1. Das Paradoxon des Bodens: Daten stimmen, Wale fehlen
„Viele Marktteilnehmer konzentrieren sich auf Indikatoren, die auf einen Boden und extreme Angst hindeuten, aber wir sehen nicht, dass die dominierenden Akteure (Wale) diese Situation wirklich ausnutzen.“ erklärte CryptoQuant-Experte Mignolet in einer Analyse vom 18. Februar.
Seine Kernlogik ist einfach und direkt: Der Boden ist kein Stimmungswert, sondern ein Ereignis – er erfordert echte Kaufkraft, um bestätigt zu werden. Egal, wie viele Indikatoren einen Boden andeuten, wenn keine tatsächliche Kaufkraft eingreift, können wir nicht wissen, wo der echte Boden liegt.
Dies steht im starken Gegensatz zum Bullenmarktzyklus 2024. Damals, obwohl die Angst ebenfalls im Vordergrund stand, schlichen sich große Investoren heimlich ein – US-Spot-Bitcoin-ETFs (insbesondere BlackRocks IBIT und Fidelitys FBTC) absorbierten die Verkaufsdruck klar und boten messbaren Support für den Markt. Heute ist das etwa ein Jahr alte Akkummulationsmuster bei FBTC „durchbrochen“, die Positionstrends bei IBIT zeigen nach unten.
2. Volatilität und Liquidität: Eine andere Seite des Marktes
Der neueste Bericht von Matrixport offenbart eine weitere Herausforderung: Obwohl die Volatilität von hohen Niveaus zurückgeht, fließt weiterhin Liquidität ab.
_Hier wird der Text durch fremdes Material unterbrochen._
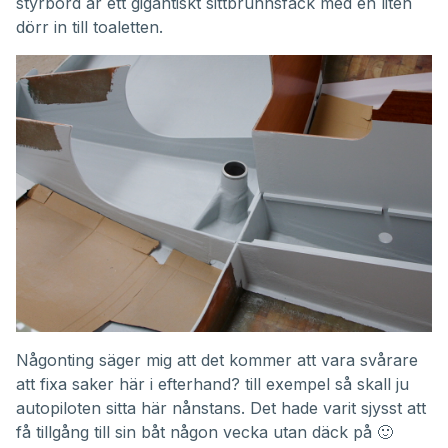
styrbord är ett gigantiskt sittbrunnsfack med en liten
dörr in till toaletten.
Någonting säger mig att det kommer att vara svårare
att fixa saker här i efterhand? till exempel så skall ju
autopiloten sitta här nånstans. Det hade varit sjysst att
få tillgång till sin båt någon vecka utan däck på 🙂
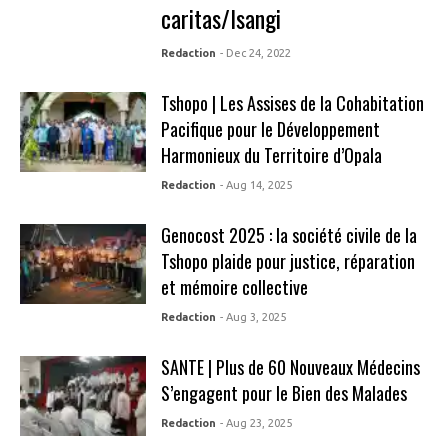
caritas/Isangi
Redaction
- Dec 24, 2022
Tshopo | Les Assises de la Cohabitation
Pacifique pour le Développement
Harmonieux du Territoire d’Opala
Redaction
- Aug 14, 2025
Genocost 2025 : la société civile de la
Tshopo plaide pour justice, réparation
et mémoire collective
Redaction
- Aug 3, 2025
SANTE | Plus de 60 Nouveaux Médecins
S’engagent pour le Bien des Malades
Redaction
- Aug 23, 2025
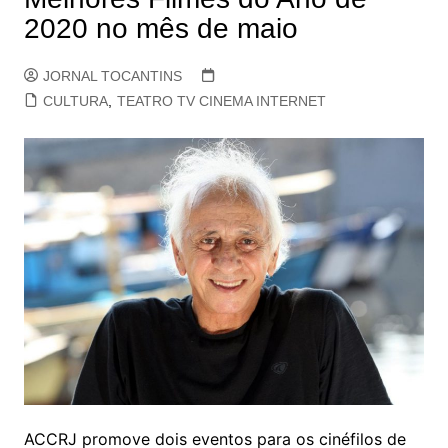
2020 no mês de maio
JORNAL TOCANTINS
CULTURA
,
TEATRO TV CINEMA INTERNET
ACCRJ promove dois eventos para os cinéfilos de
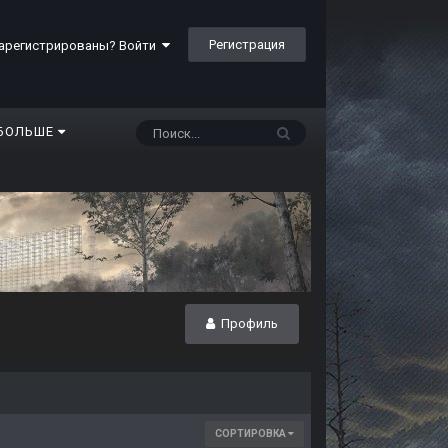
Регистрация
арегистрированы? Войти
БОЛЬШЕ
Профиль
СОРТИРОВКА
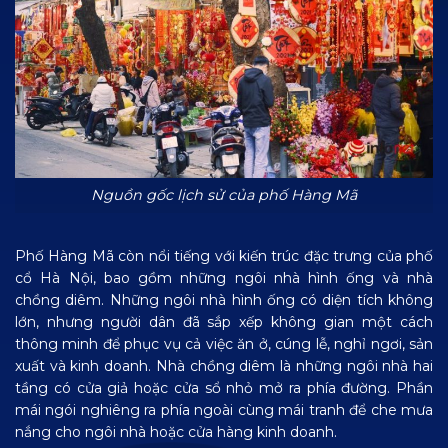
Nguồn gốc lịch sử của phố Hàng Mã
Phố Hàng Mã còn nổi tiếng với kiến trúc đặc trưng của phố
cổ Hà Nội, bao gồm những ngôi nhà hình ống và nhà
chồng diêm. Những ngôi nhà hình ống có diện tích không
lớn, nhưng người dân đã sắp xếp không gian một cách
thông minh để phục vụ cả việc ăn ở, cúng lễ, nghỉ ngơi, sản
xuất và kinh doanh. Nhà chồng diêm là những ngôi nhà hai
tầng có cửa giả hoặc cửa sổ nhỏ mở ra phía đường. Phần
mái ngói nghiêng ra phía ngoài cùng mái tranh để che mưa
nắng cho ngôi nhà hoặc cửa hàng kinh doanh.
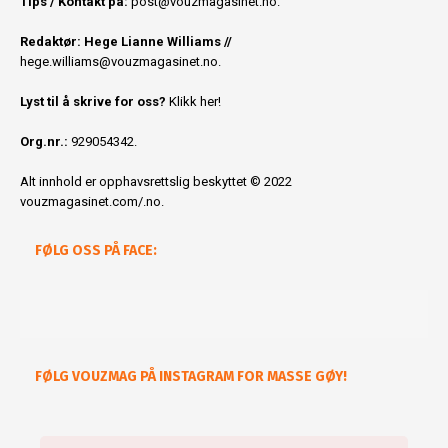
Tips / Kontakt på:
post@vouzmagasinet.no.
Redaktør: Hege Lianne Williams //
hege.williams@vouzmagasinet.no
.
Lyst til å skrive for oss?
Klikk her!
Org.nr.:
929054342.
Alt innhold er opphavsrettslig beskyttet © 2022
vouzmagasinet.com/.no.
FØLG OSS PÅ FACE:
FØLG VOUZMAG PÅ INSTAGRAM FOR MASSE GØY!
Kürzlich fiel Bitcoin schnell von rund 85.000 USD auf ein Tief bei 60.000 USD, die implizite Volatilität bei Optionen schoss zeitweise auf fast 65 % – ein panikartiger Höchststand, der die starke Absicherungsnachfrage während des Abwärtstrends widerspiegelt. Danach sank die Volatilität auf etwa 50 %, was darauf hindeutet, dass einige Tail-Risiko-Hedges aufgehoben werden und der kurzfristige Druck nachlässt.
Dennoch reduzieren Händler allmählich ihre Absicherungen gegen einen Crash, die Gesamtpositionen werden deutlich leichter, die Beteiligung nimmt ab. Matrixport weist darauf hin, dass solche Muster in der Vergangenheit oft vor bedeutenden Trendwenden auftraten. Doch die Frage ist: nach oben oder nach unten?
3. Makroökonomische Variablen: Verbesserungen und Divergenzen
Auf makroökonomischer Ebene gibt es positive Signale. Die Prognose für eine US-Rezession im Jahr 2026 wurde von über 40 % im Mittelfeld von 2025 auf etwas über 20 % gesenkt. Die globale Liquidität wächst jährlich um mehr als 10 %, was normalerweise nicht mit einem langfristigen Bitcoin-Bärenmarkt vereinbar ist.
Doch die Preise für Krypto-Assets folgen dieser makroökonomischen Verbesserung nicht eindeutig. Andrei Dragosh, Leiter der europäischen Forschung bei Bitwise, erklärt, dass solche Divergenzen meist nicht langfristig anhalten. Er warnt jedoch auch, dass Bitcoin, abgesehen von der Pandemiezeit, nach starken Verkäufen selten eine V-förmige Erholung zeigt – „wahrscheinlicher ist, dass wir weiterhin seitwärts tendieren oder nach unten gehen.“
4. Die Kunst des Wartens: Die Bestätigung des Bodens braucht Zeit
Bloomberg-Analyst Mike McGlone hat kürzlich seine extrem pessimistische Prognose revidiert und das Abwärtsziel für Bitcoin von 10.000 USD auf etwa 28.000 USD angehoben. Obwohl diese Anpassung immer noch pessimistisch ist, spiegelt sie wider, dass die Marktbewertung extremer Szenarien allmählich zusammenläuft.
Mignolet beschreibt die aktuelle Phase vielleicht am treffendsten mit „Warten“. Er zieht sich zurück, beobachtet „Liquiditätsflüsse, Angebot und Nachfrage sowie die allgemeine Marktstimmung“ und „setzt sein Analyse-Framework neu“. Für ihn ist dieser Abwärtstrend „nicht leicht zu beenden“, das Ergebnis könnte entweder eine unerwartete Abwärtsbewegung, eine unerwartete Seitwärtsphase oder beides sein.
5. Fazit
Wenn alle auf dieselben Daten schauen und zu denselben Schlussfolgerungen kommen, verläuft der Markt oft anders als erwartet. Das Fehlen der Wale erinnert uns daran: Die Bildung eines Bodens erfordert nicht nur das Verschwinden des Verkaufsdrucks, sondern auch eine echte Rückkehr der Käufer.
Für gewöhnliche Investoren ist die Bestätigung des Bodens vielleicht wichtiger als die Vermutung, wo er liegt. Wie Mignolet sagt: Selbst wenn der Preis das aktuelle Gebiet hält, braucht es Zeit, um dies als Bestätigung zu sehen. In einem Markt voller Rauschen ist Geduld oft wertvoller als Vorhersagen.